Evolutionarily speaking, it’s ingenious. Cats can easily spend up to 18 hours a day asleep, only occasionally getting up for a manic half hour or so to zoom around kill little toys and bugs — and as it turns out, that’s probably not the best routine for promoting bone and muscle health. With purring, the animals may have figured out a way to cheat leg day, so to speak: the vibrations that hum through their little bodies act as an unconscious, low-energy way of avoiding brittle bones and weakened tissue from his life mostly sedentary. lives.
The master manipulation of a purr
So, clearly there’s more to a cat’s purr than meets the eye or, er, ear. But it turns out that the therapeutic effects of sound go even deeper than physique: “I think purring has a great benefit for humans,” Weitzman said. “Physiological benefits aside, we have always responded to the psychological effects of purring. It calms us down and pleases us, like watching the waves on the beach.”

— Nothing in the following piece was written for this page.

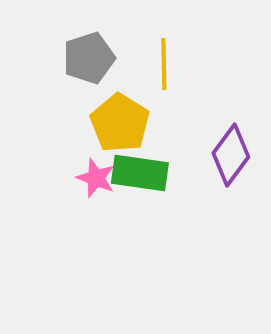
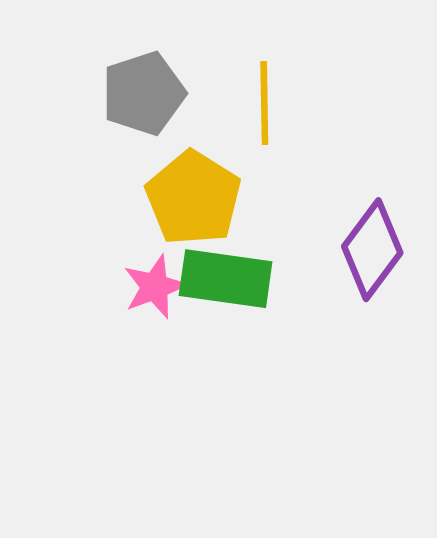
pink star: (96, 178) -> (155, 287), turned 30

As relaxing, and perhaps vibrationally advantageous, is the feeling of petting a purring, happy cat as it is to live with one of the little furmonsters. It has been shown to radically reduce your risk of death from heart attack or disease. Nor is it just an effect of having a pet: for example, no such benefit of having a dog (famous for not purring) has been shown.
However, don’t think that your kitty is purring in your lap simply out of the goodness of her own heart. Cats have long shown that they are a kind of evil genius species, who else would meow on purpose to matches the sound of a baby crying just to better attract the attention of its owner? – and it turns out that their purrs are no exception to the rule.
“In the morning, a loud purr, along with patting or rubbing on the human face, can be used to wake a human up for breakfast,” Haddon said. “Most of us feed the cat before we feed ourselves, which shows how effective their communication is.”
And what makes its purrs so irresistible is particularly sneaky: when a cat wants something from us, it can embed unusual high frequency call in the normally low rumble. It’s like a kind of subliminal aural advertising: “Embedding a scream within a call that we normally associate with satisfaction is a pretty subtle means of eliciting a response,” said Karen McComb, a professor of animal behavior and cognition at the University of California. Sussex. BBC Science Focus Magazineand “purring is probably more acceptable to humans than openly meowing.”
However, if you feel hurt or betrayed by that information, know this: cats can use their purrs to manipulate our emotions and modify our behavior to their will, but we love them for it. “We respond to a cat’s purr as a calming stimulus, and we may have genetically selected for cats with a greater propensity to purr,” Weitzman said.
In other words: you asked for it, fool. You just can’t fight the purr of a happy cat, so why try? Bow down to your furry lords, you puny human!